Skip to content

Known Issues in EMQX 5.8

e5.8.2

  • Node Crash if Linux monotonic clock steps backward (since 5.0)

    In certain virtual Linux environments, the operating system is unable to keep the clocks monotonic, which may cause Erlang VM to exit with message OS monotonic time stepped backwards!. For such environments, one may set the +c flag to false in etc/vm.args.

  • Node Cannot Start if a New Node Joined Cluster While It was Stopped (since 5.0)

    In a cluster of 2 or more nodes, if a new node joins the cluster while some nodes are down, the nodes which were down will fail to restart and will emit logs like below. 2024-10-03T17:13:45.063985+00:00 [error] Mnesia('emqx@172.17.0.5'): ** ERROR ** (core dumped to file: "/opt/emqx/MnesiaCore.emqx@172.17.0.5_1727_975625_63176"), ** FATAL ** Failed to merge schema: {aborted,function_clause}

    Workaround: Delete the data/mnesia directory and restart the node.

  • IoTDB May Not Work Properly in Batch Mode when batch_size > 1 (since 5.0)

    This issue arises because EMQX uses the IoTDB v1 API, which lacks native support for batch operations. To simulate batch functionality, an iterative approach is used; however, this method is not atomic and may lead to bugs.

  • The Thrift Driver for IoTDB Does Not Support async Mode (since 5.8.1)

  • Limitation in SAML-Based SSO (since 5.3)

    EMQX Dashboard supports Single Sign-On based on the Security Assertion Markup Language (SAML) 2.0 standard and integrates with Okta and OneLogin as identity providers. However, the SAML-based SSO currently does not support a certificate signature verification mechanism and is incompatible with Azure Entra ID due to its complexity.

e5.8.1

  • Kafka Disk Buffer Directory Name (since 5.8.0, fixed in 5.8.2)

    The introduction of a dynamic topic template for Kafka (Azure EventHubs, Confluent Platform) producer integration imposed an incompatible change for the on-disk buffer directory name. If disk mode buffer is used, please wait for the 5.8.2 release to avoid buffered messages getting lost after upgrade from an older version. If hybrid mode buffer is used, you will need to manually clean up the old directories after upgrading from an older version.

  • Kafka Disk Buffer Resume (since 5.8.0, fixed in 5.8.2)

    If disk mode buffer is used, Kafka (Azure EventHubs, Confluent Platform) producers will not automatically start sending data from disk to Kafka after node restart. The sending will be triggered only after there is a new message to trigger the dynamic add of a topic producer.

  • Performance Degradation When Viewing Audit Events (since 5.4.0, fixed in 5.8.2)

    Enabling the audit log and viewing specific events in the Dashboard can, in rare cases, cause significant performance degradation or even crash the EMQX node in exceptional situations, particularly on memory-constrained nodes.
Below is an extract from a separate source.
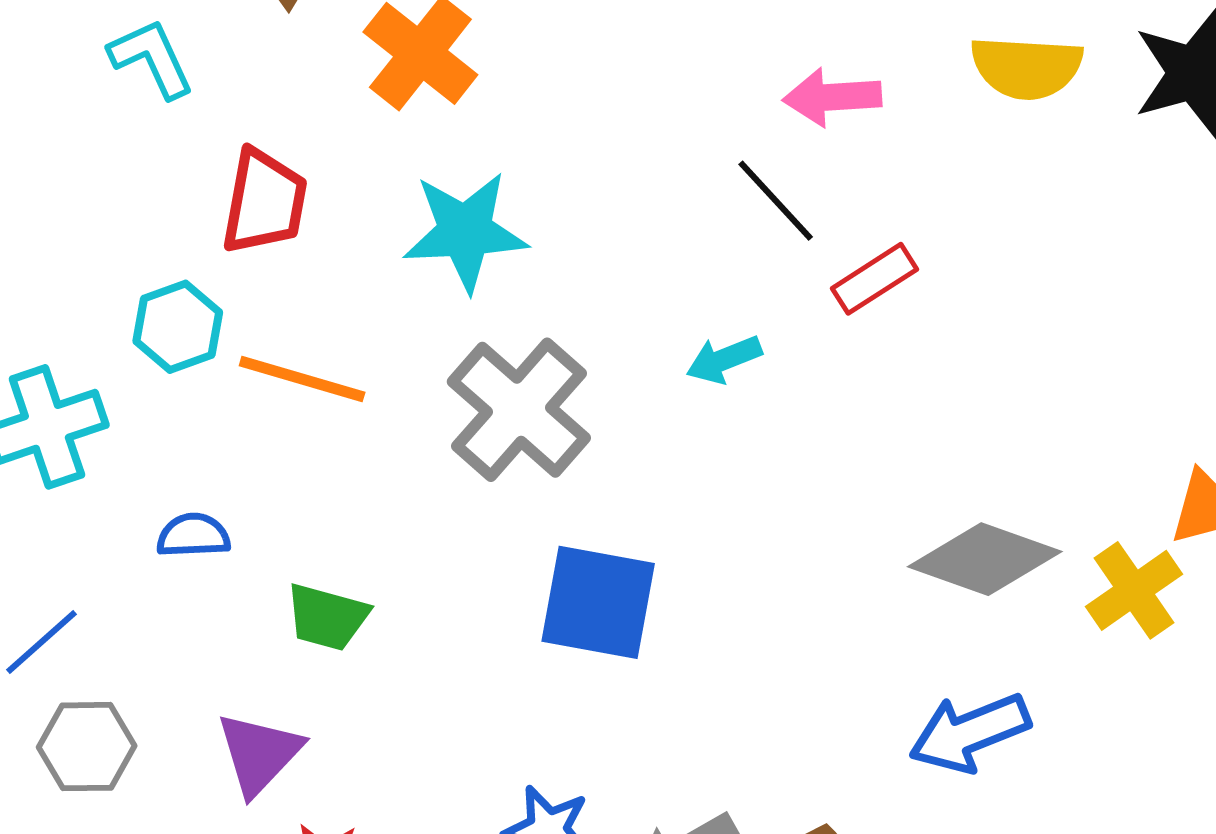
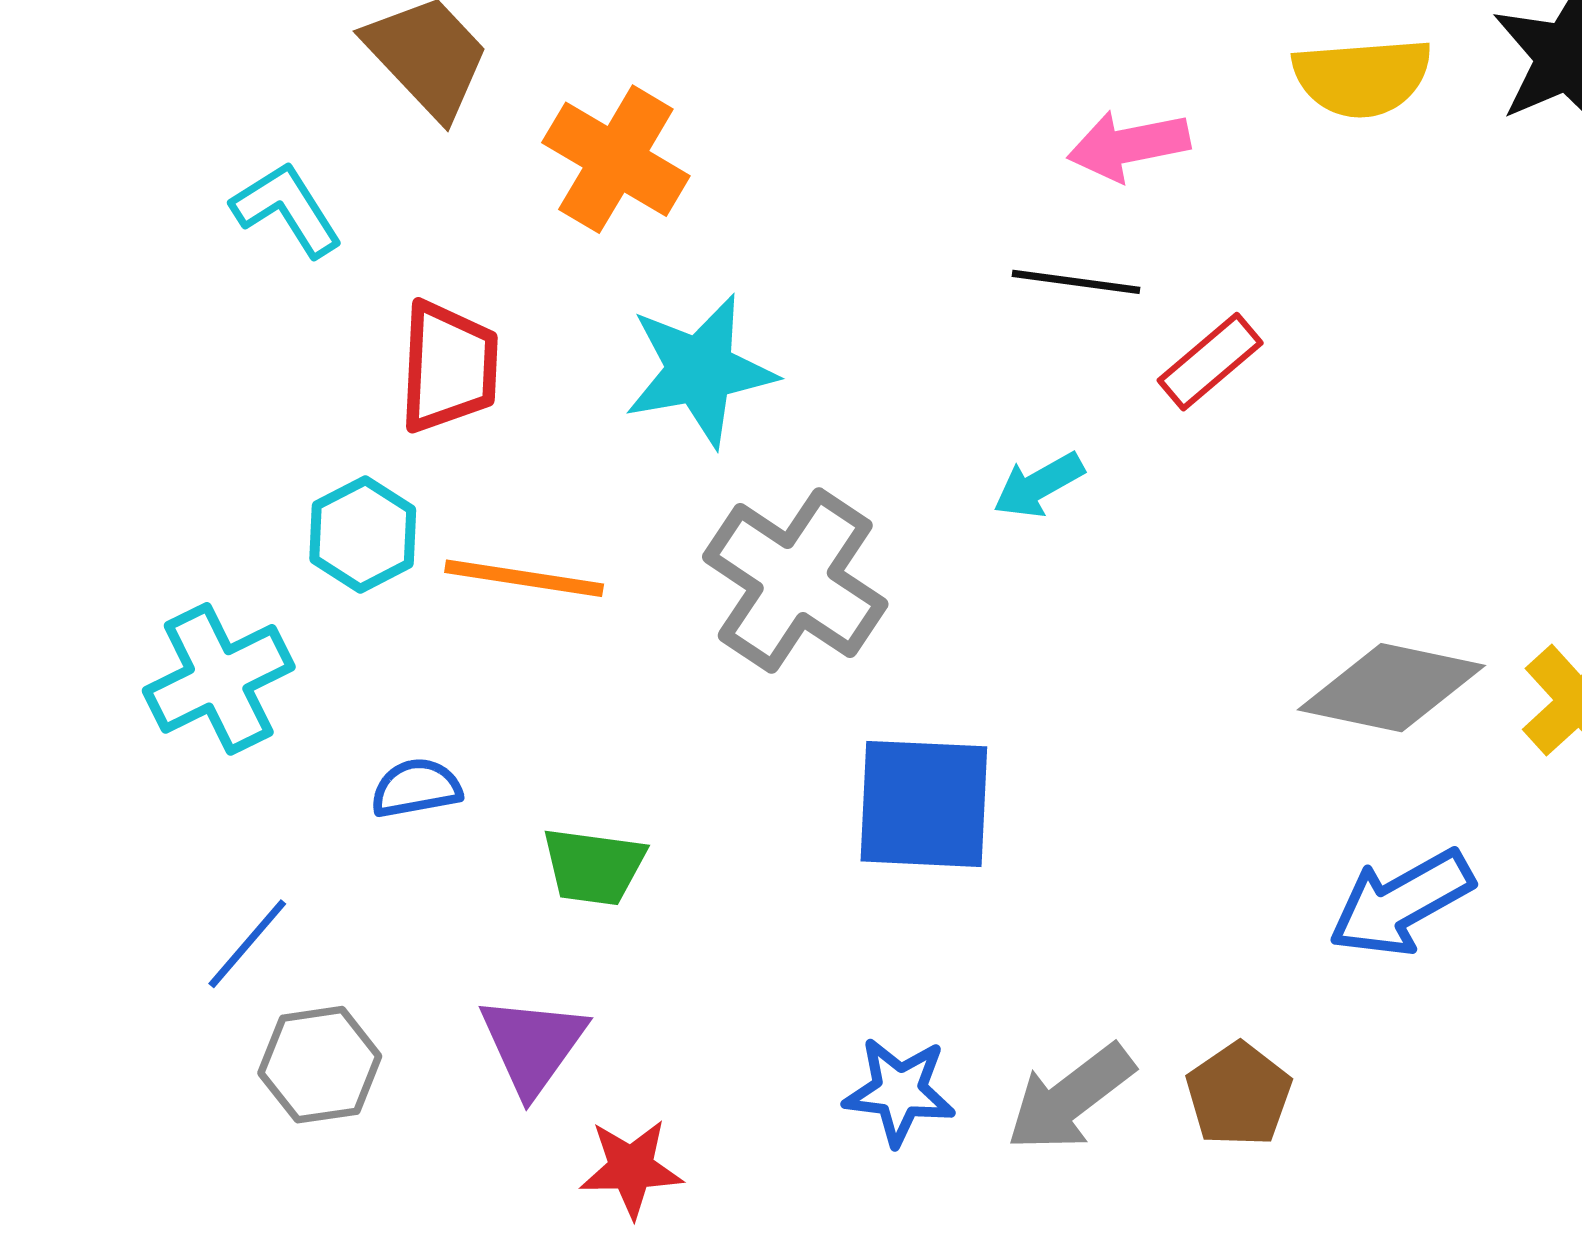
black line: (776, 201) -> (1076, 282), turned -32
Events known to cause this issue include Backup and Restore API requests and commands executed in the EMQX remote console that manipulate large data structures. Nodes may also take longer to start and become responsive in these situations.

    Workaround: Adjust the Max Dashboard Record Size through the Dashboard, or lower the log.audit.max_filter_size setting. Over time, problematic events will be cleared from the Audit log as new events are recorded.

  • Distorted Gauge Values in GET /monitor HTTP API and Dashboard (since 5.8.1, fixed in 5.8.2)

    When using the GET /monitor HTTP API, which also provides data for the Dashboard, changing the time window from 1 hour to a larger time frame may cause fresh data points (collected within the past hour) to appear distorted. For instance, three connections may incorrectly display as nine or more. This issue is purely visual for data points within the past hour. However, for data older than 1 hour, the distortion is irreversible.

    Impacted gauges:

    • disconnected_durable_sessions
    • subscriptions_durable
    • subscriptions
    • topics
    • connections
    • live_connections

e5.8.0

  • Node Crash Race Condition (since 5.0, fixed in 5.8.1) If a node shuts down while RPC channels are being established, it may cause the peer node to crash.